Wall Street stocks fell after the release of US consumer inflation data. The tech-heavy Nasdaq Composite lagged, falling 3.18% to 11,364.24, while the broader S&P 500 lost 1.65% to 3,935.18. The Dow Jones Industrial Average fell 326.63 points, or 1.02%, to 31,834.11.

Bitcoin falls below $28,000

Bitcoin’s price briefly fell below $27,000 for the first time since December 2020, continuing a recent sell-off in the cryptocurrency space amid broader risk appetite among investors. It later recovered from some of those losses to trade at $27,851.44 as of 4:15 a.m. ET Thursday, according to data from Coin Metrics.

The US Dollar Index, which tracks the greenback against a basket of its peers, came in at 104.313 as it continues to hold above the 103.8 level it fell below at certain points earlier this week.

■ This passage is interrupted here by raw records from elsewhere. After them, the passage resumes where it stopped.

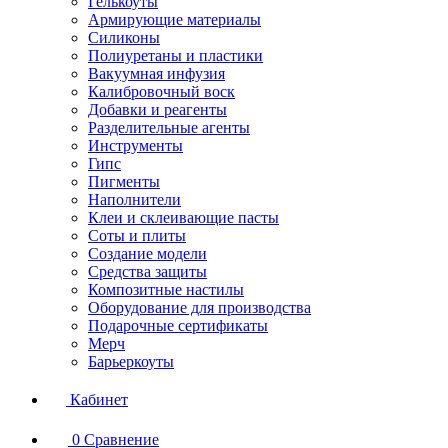
Гелькоуты
Армирующие материалы
Силиконы
Полиуретаны и пластики
Вакуумная инфузия
Калибровочный воск
Добавки и реагенты
Разделительные агенты
Инструменты
Гипс
Пигменты
Наполнители
Клеи и склеивающие пасты
Соты и плиты
Создание модели
Средства защиты
Композитные настилы
Оборудование для производства
Подарочные сертификаты
Мерч
Барьеркоуты
Кабинет
0
Сравнение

The Japanese yen traded at 128.59 per dollar, stronger from levels above 130.5 recorded against the greenback earlier this week. The Australian dollar was at $0.6881 after falling from levels above $0.70 recently.

Oil prices were lower in the afternoon of the Asian session, with international benchmark Brent crude futures falling 1.74% to $105.64 a barrel. US crude oil futures fell 2.02% to $103.57 a barrel.

— CNBC’s Jeff Cox contributed to this report.